The circular repeats the charges of the erstwhile “Central” ecclesias in Australia which withdrew from Central fellowship eighteen months ago, that the Shield brethren condoned errors. The stubborn fact is that some in these ecclesias were themselves identified with views which in our judgment are errors, and they sought to impose these views as the correct interpretation of the B.A.S.F. For ourselves we repudiate this interpretation, and many things that have been said in Australia about the B.A.S.F. were really directed at the interpretation which it was sought to impose upon the B.A.S.F. We have met some of the brethren reputed to have made the statements referred to as evidence: we have met the brethren who make the charges, and we can speak from first hand enquiry. What has been called the “Carter-Cooper addendum” is found fault with because it does not find a place for the interpretations which appear to be common to the writer of this Californian circular and to Australian critics of the Addendum. For ourselves we are not agreeable to the imposition of these interpretations, which are discussed in the August Christadelphian, pages 372–376—a discussion dismissed by the writer of the circular as “13 columns to deal with a very profound theological argument”. Is this because those 13 columns deal with views to which he himself leans? The arguments we opposed are not by any means new. On page 515 we give a series of quotations from bro. Roberts which are a constructive contribution to understanding the Scriptures on these issues.

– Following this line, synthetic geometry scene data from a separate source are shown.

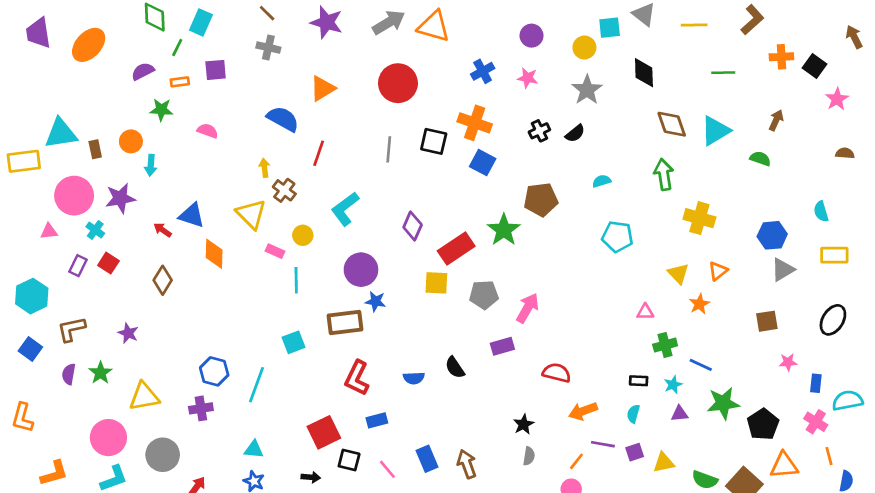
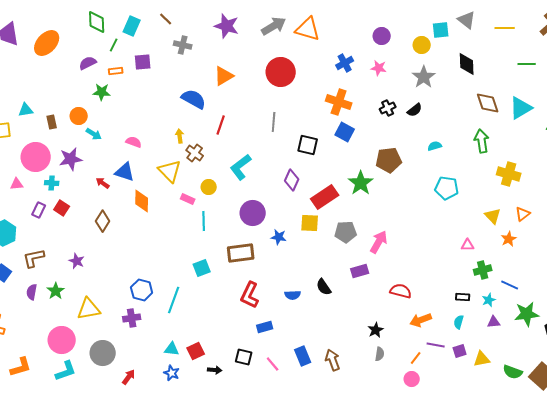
brown line: (267, 13) -> (166, 19), moved
pink semicircle: (208, 131) -> (134, 142), moved
cyan triangle: (61, 133) -> (26, 110), size x0.6
black square: (434, 141) -> (308, 145), moved
cyan arrow: (151, 165) -> (94, 134), turned -63
cyan cross: (95, 230) -> (52, 183), turned -32
blue star: (376, 301) -> (279, 237), moved
red square: (324, 432) -> (196, 351), moved, size x0.7

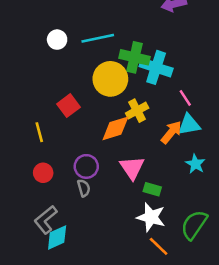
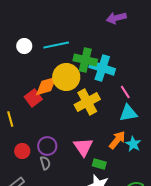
yellow cross: (137, 111) -> (87, 102), size x1.4
orange diamond: (115, 128) -> (46, 86), moved
orange arrow: (171, 132) -> (117, 140), moved
red circle: (43, 173) -> (22, 151), moved

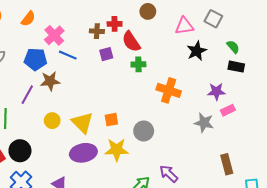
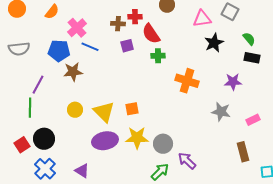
purple line: (27, 95) -> (38, 85), moved
pink rectangle: (228, 110) -> (253, 120), moved
gray circle: (144, 131) -> (163, 144), moved

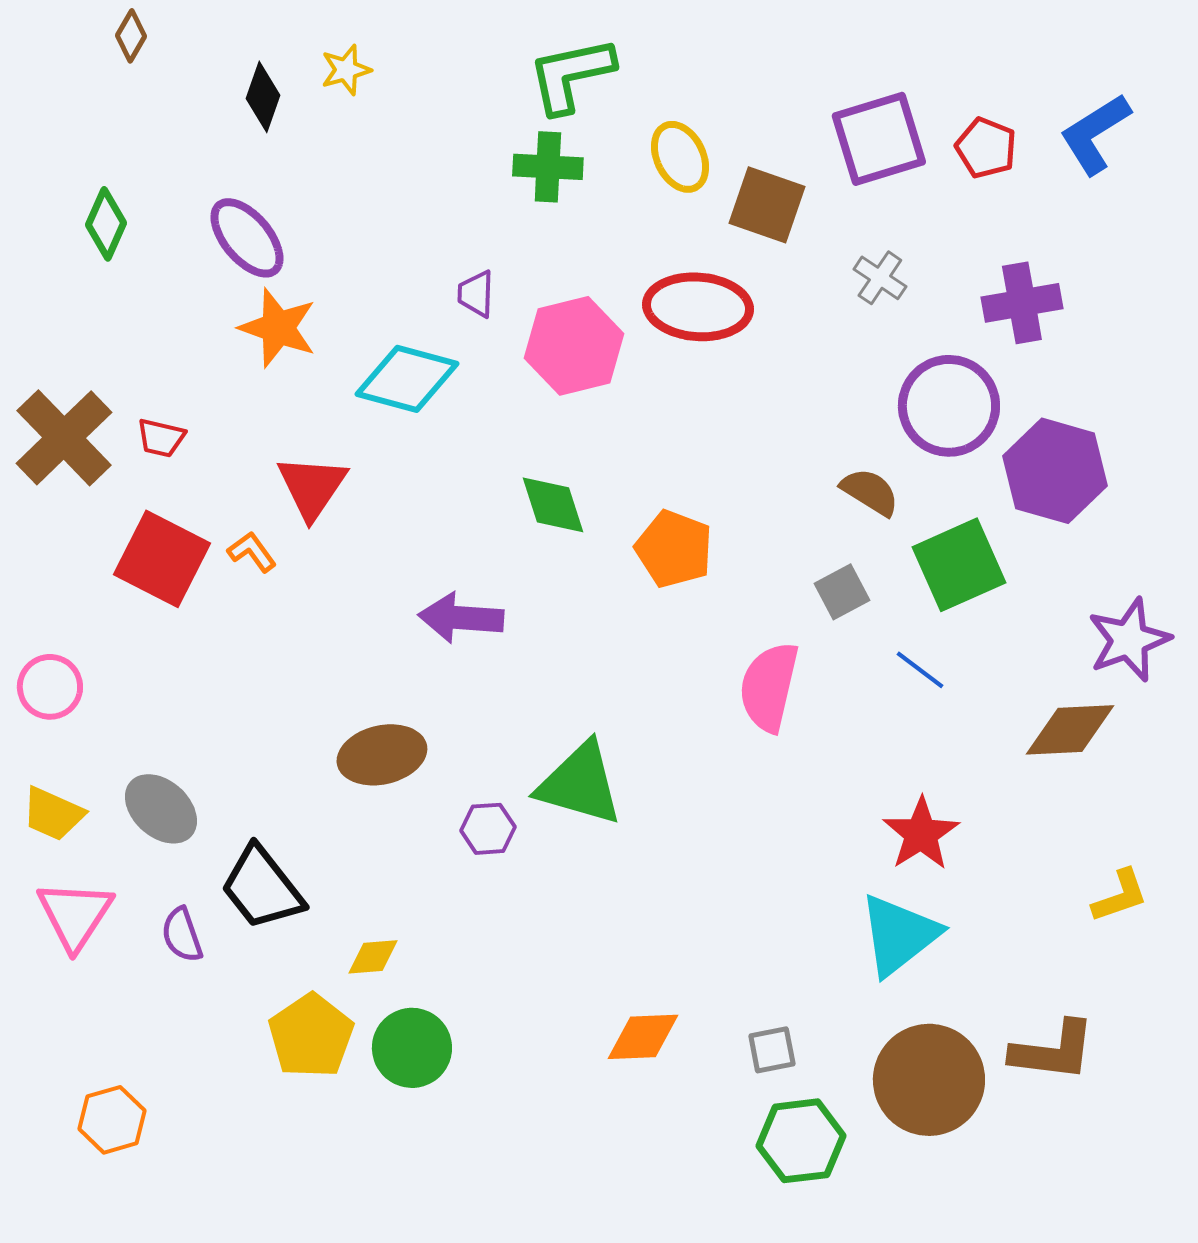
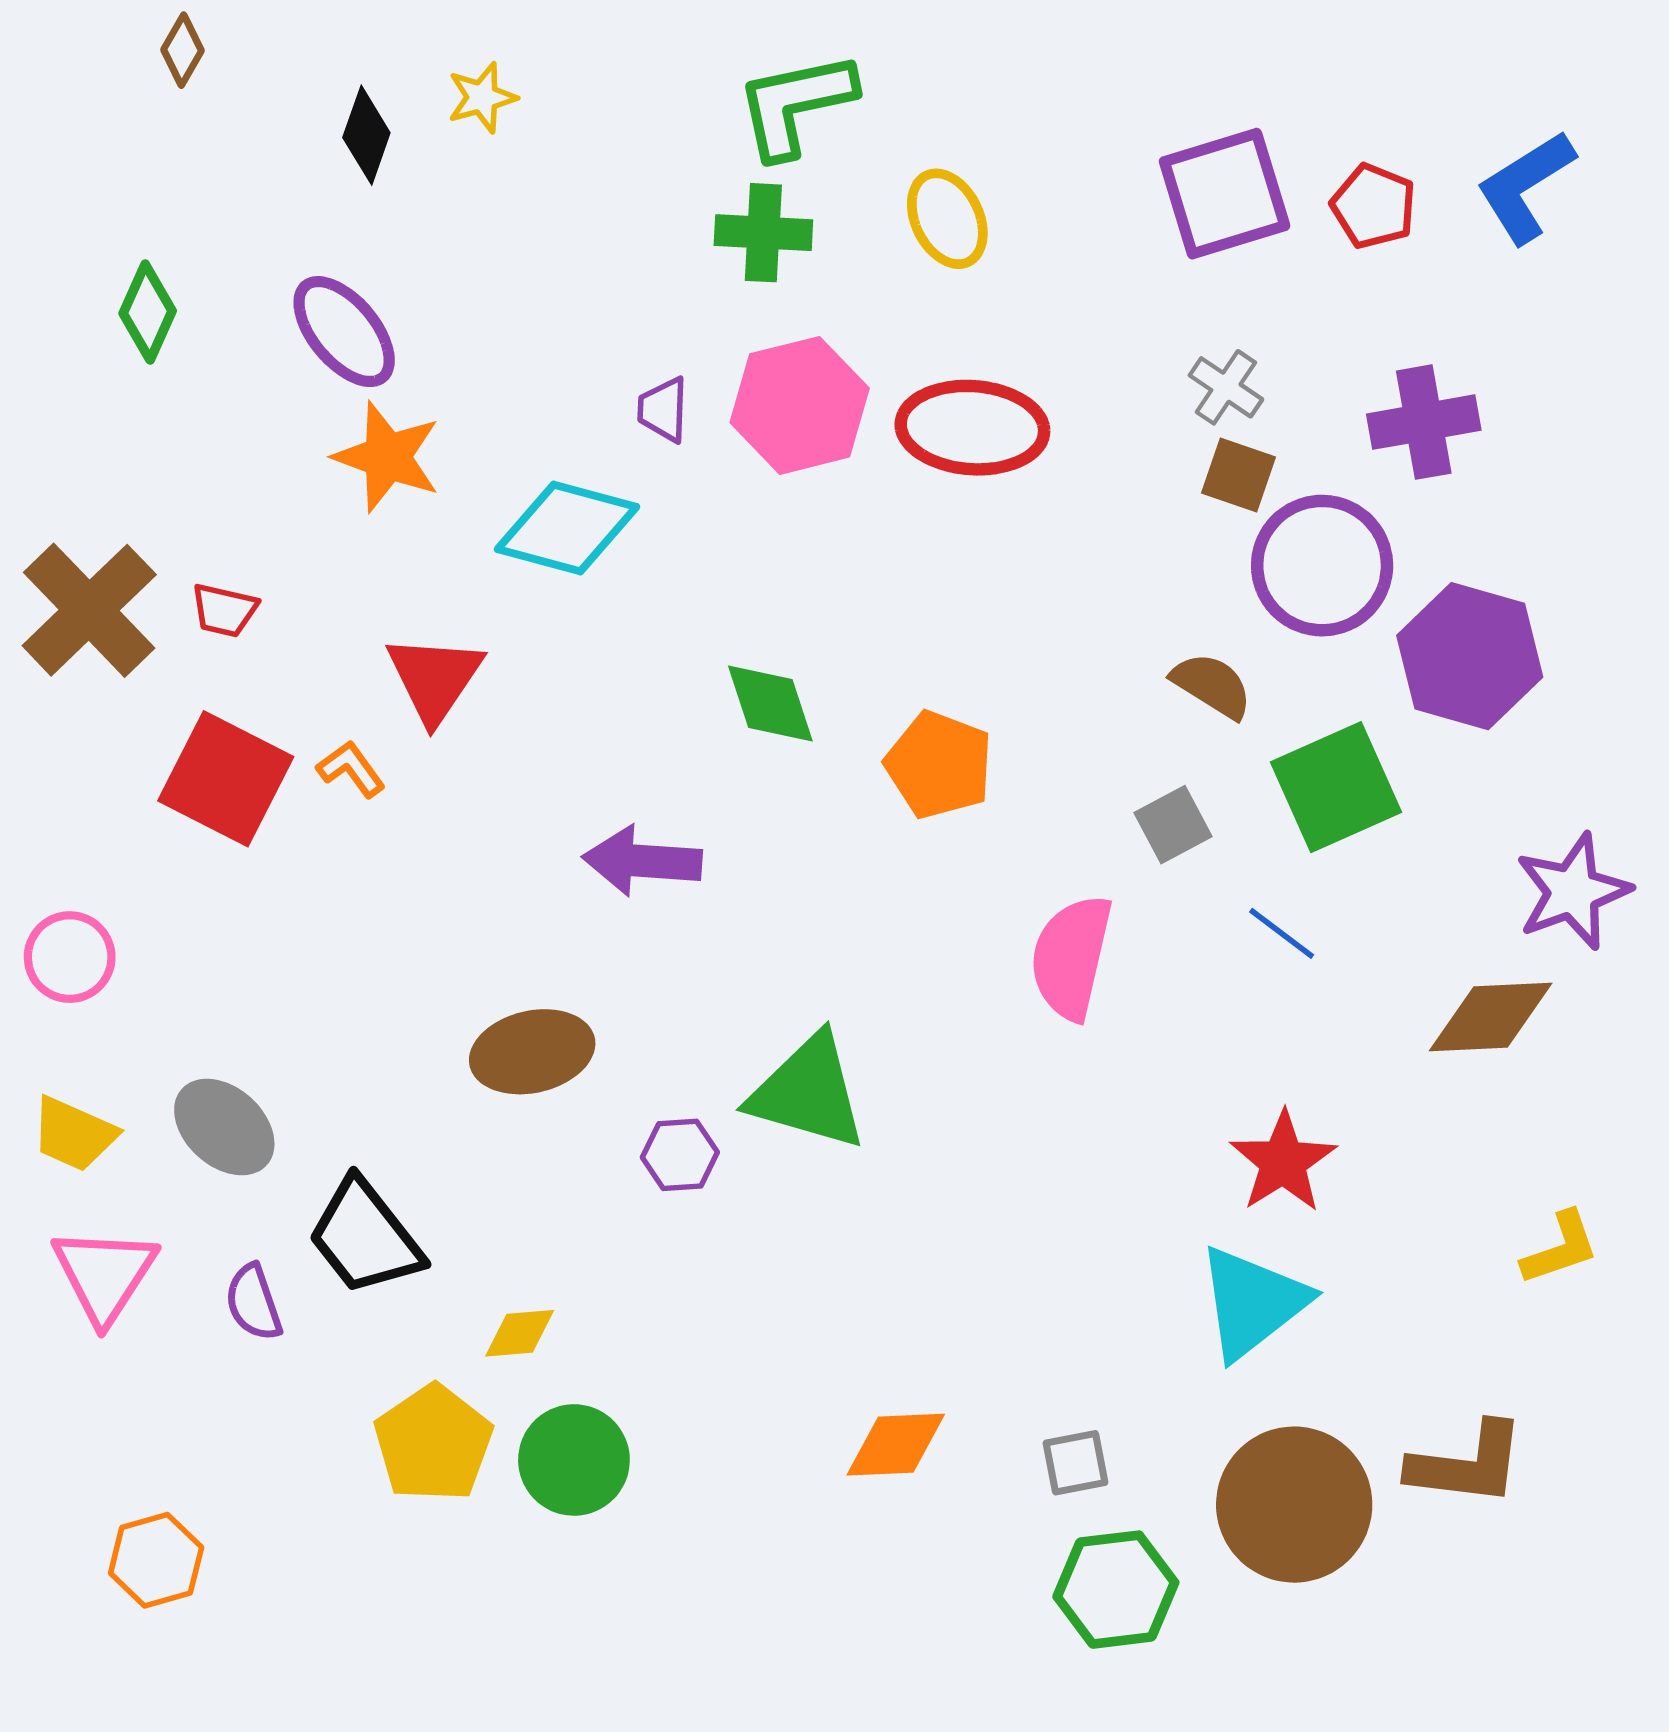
brown square: (767, 205) -> (1238, 475), moved, size x0.7
pink hexagon: (574, 346) -> (800, 405), moved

Why has the writer of the circular so tender a spot for this “one Australian brother” while at the same time being ready to accept as “an admitted fact” the charge that “hundreds reject fundamental doctrines”? After much enquiry on the spot we deny this charge to be an “admitted fact” or even a fact at all. These and other random charges in the circular get us nowhere, and are no credit to those who make them.